2.5.3.2.5 A composicionalidade hermenêutica
Bruner (1991, p. 7), ao referir-se a essa característica da narrativa, inicia pelo termo
hermenêutica que, segundo ele, “implica haver um texto ou algo semelhante por meio do qual
alguém esteja tentando expressar um significado e alguém esteja tentando extrair um
significado”. Assim, há uma diferença entre o que de fato é expresso no texto e o que o texto
pode significar. Os eventos, ao serem recontados, assumem significados no contexto da história
como um todo. Ocorre que a história como um todo é constituída por suas partes e essa relação
entre as partes e o todo é que Bruner (1997, p. 7) chama de “círculo hermenêutico”, que é quem
faz com que as histórias fiquem sujeitas à interpretação e não à explicação. Como afirma Bruner
(2001, p. 119), não se pode explicar uma história; tudo que se pode fazer é dar a ela várias
interpretações. A interpretação hermenêutica, no entender desse autor (BRUNER, 1991, p. 7),
é
[...] requerida quando não há nenhum método racional de assegurar a “verdade” de
um significado atribuído ao texto como um todo, nem um método empírico para
determinar a confiabilidade dos elementos constituintes do texto. [...] Contar uma
história e compreendê-la como uma história dependem da capacidade humana para
processar conhecimento dessa maneira interpretativa. (BRUNER, 1991, p. 7)

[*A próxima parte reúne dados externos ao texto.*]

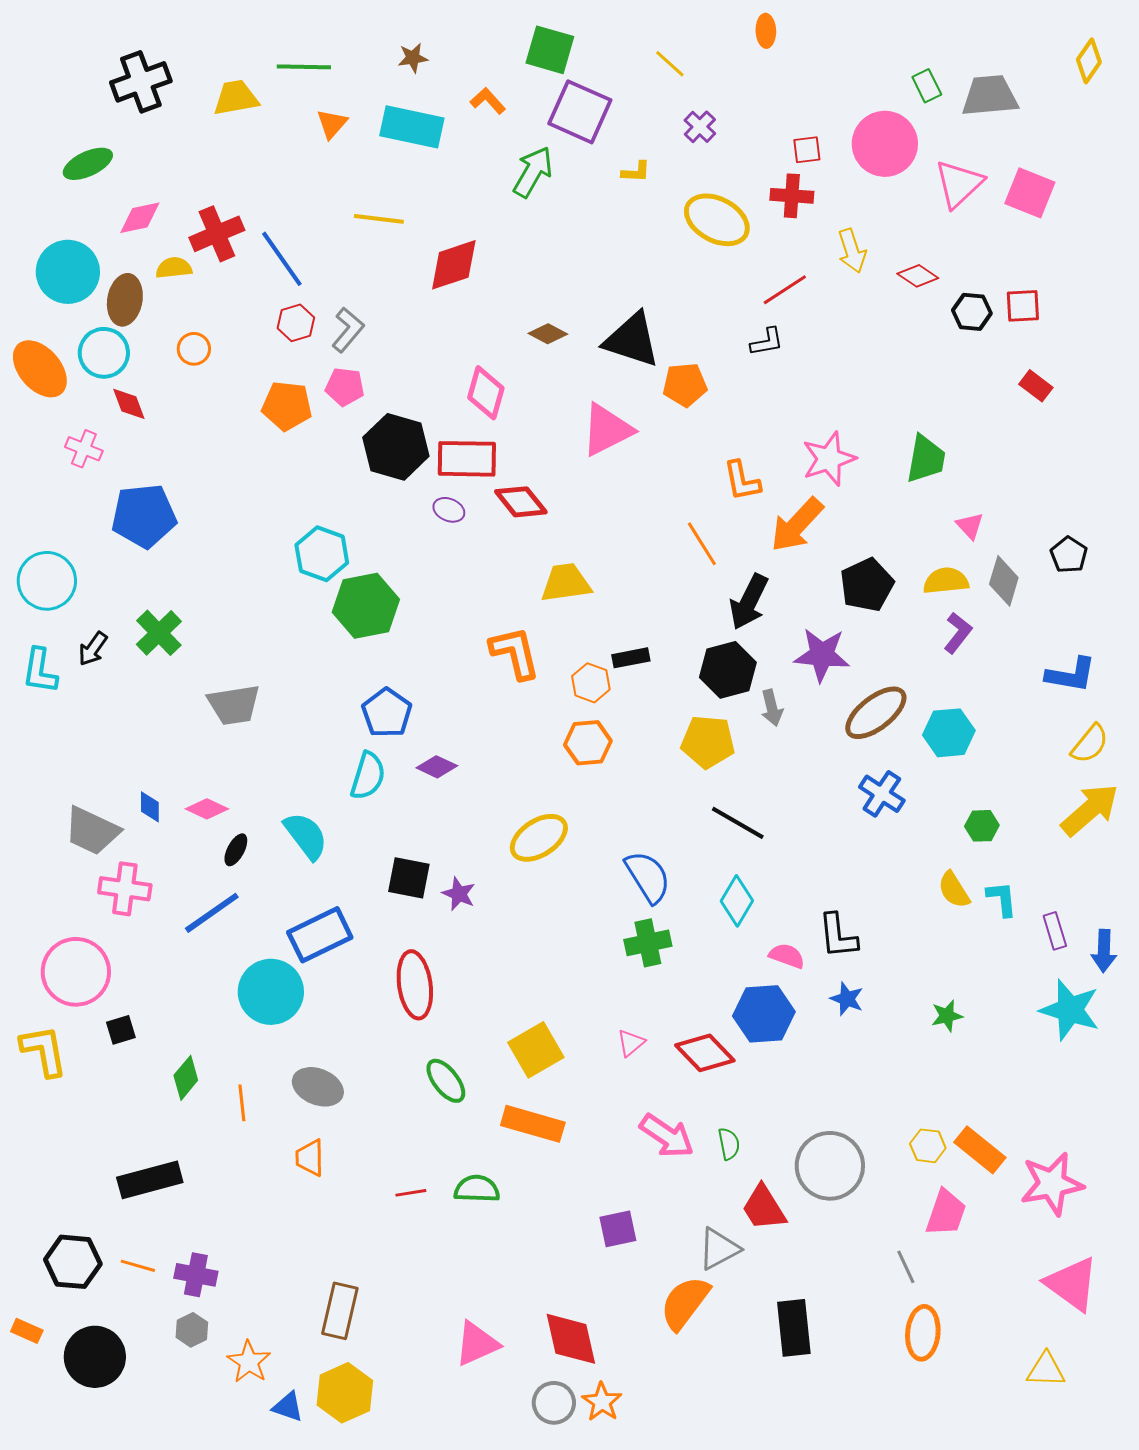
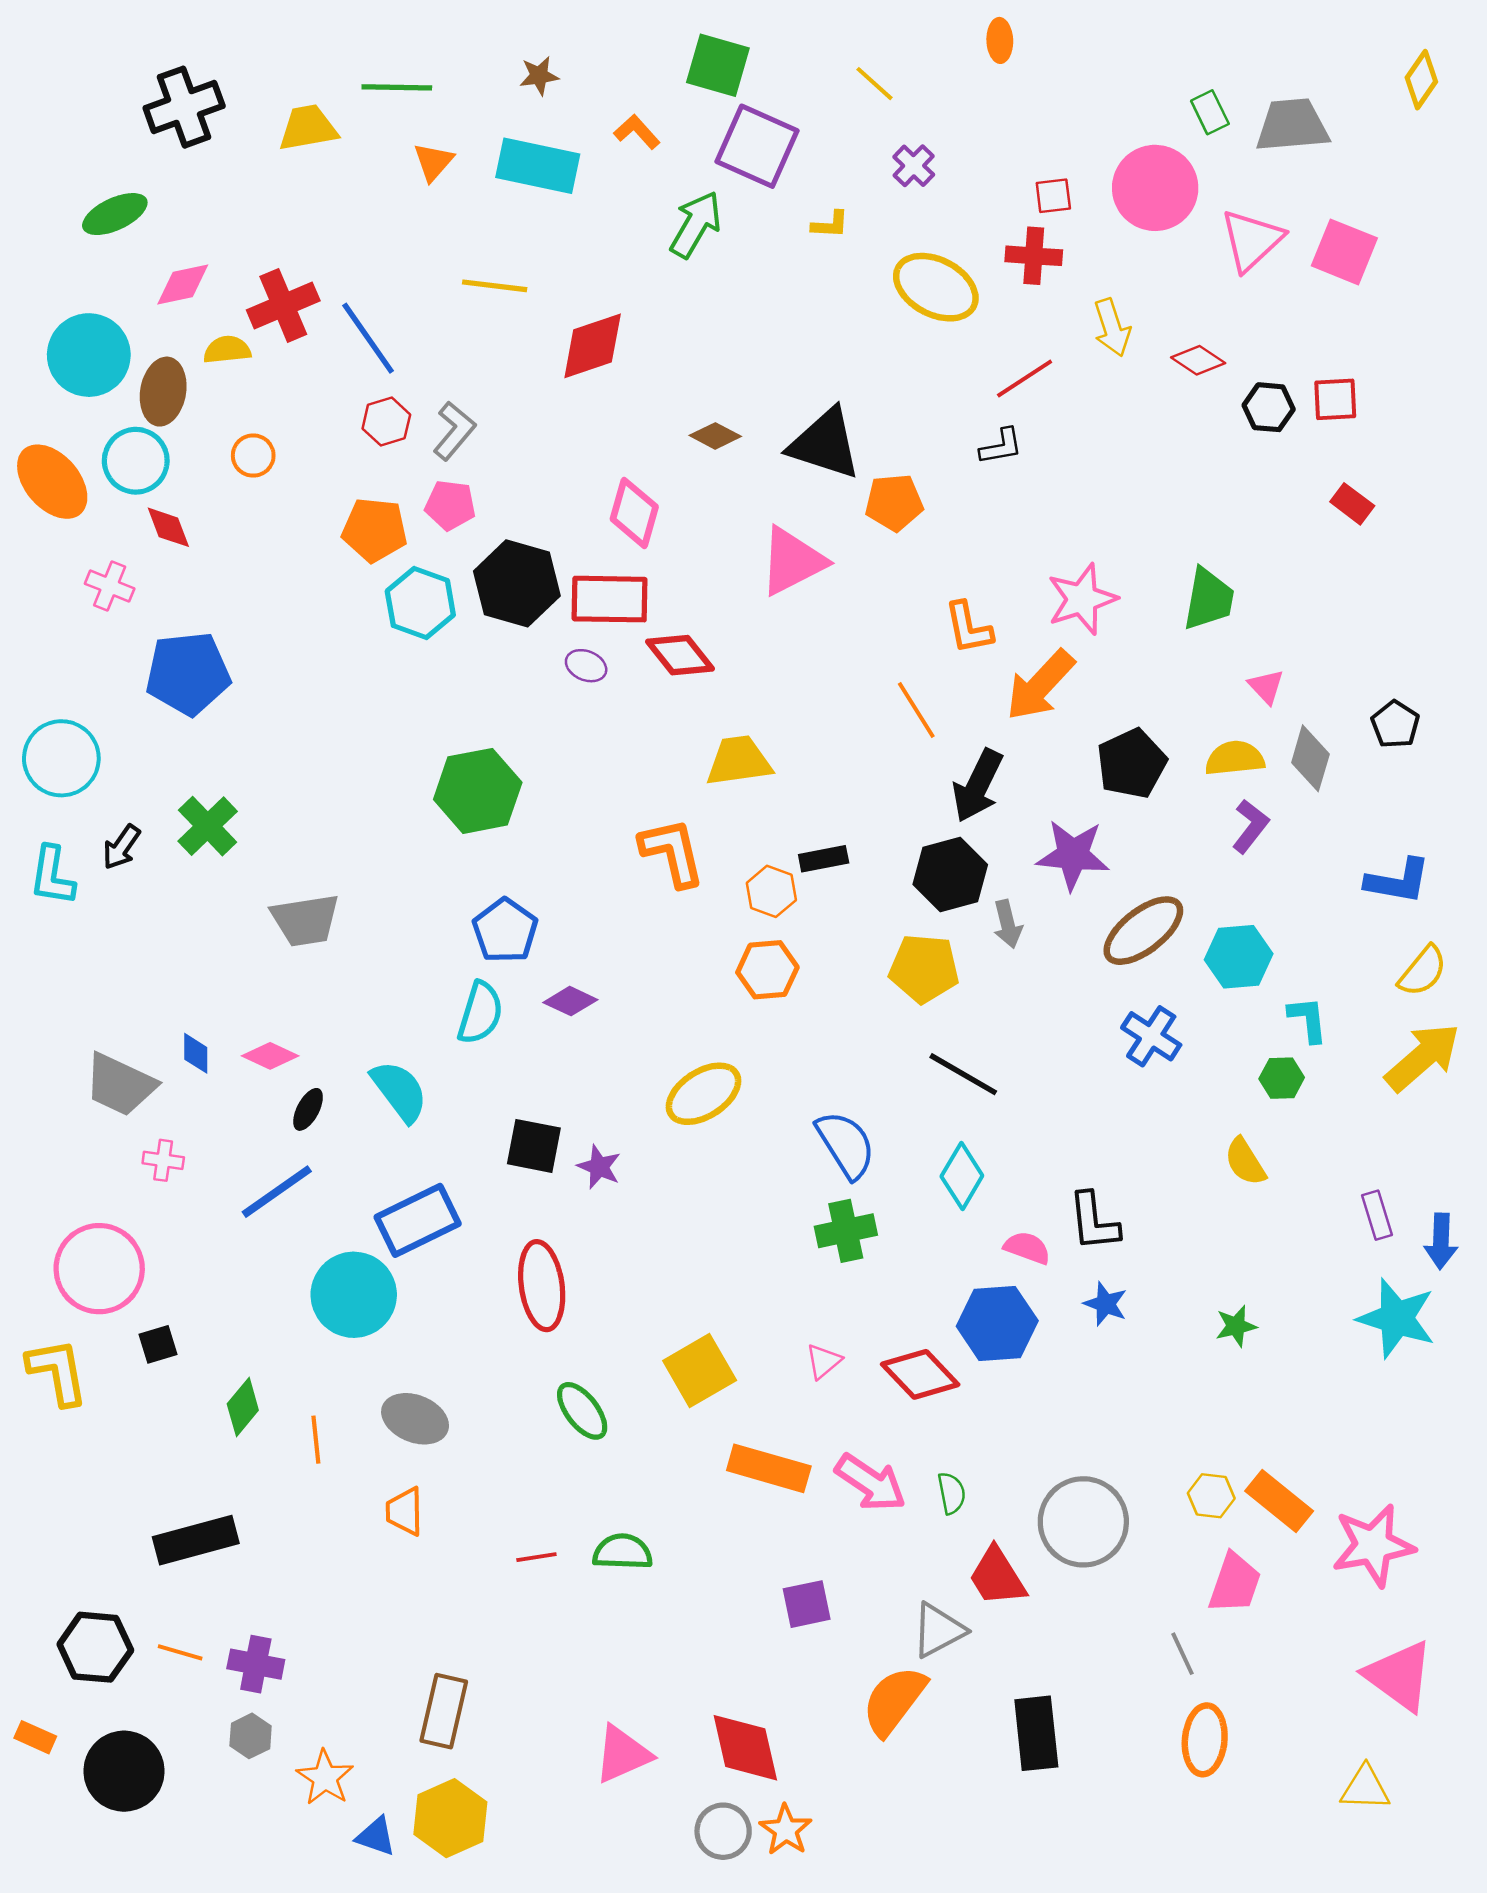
cyan hexagon: (322, 554) -> (420, 603), moved
pink cross: (125, 889) -> (163, 1160), size x0.6
cyan L-shape: (1002, 899) -> (1308, 1019), moved
orange rectangle: (533, 1124) -> (769, 1468), moved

Partindo desse princípio, compreende-se hermenêutica como uma multiplicidade de
significados que uma narrativa pode ter. Em outros termos, a interpretação de uma narrativa
está mais relacionada ao contexto do que com o texto, isto é, “mais com as condições do contar
do que com o que é contada” (BRUNER, 1991, p. 10), pois é pelo contexto que o “status”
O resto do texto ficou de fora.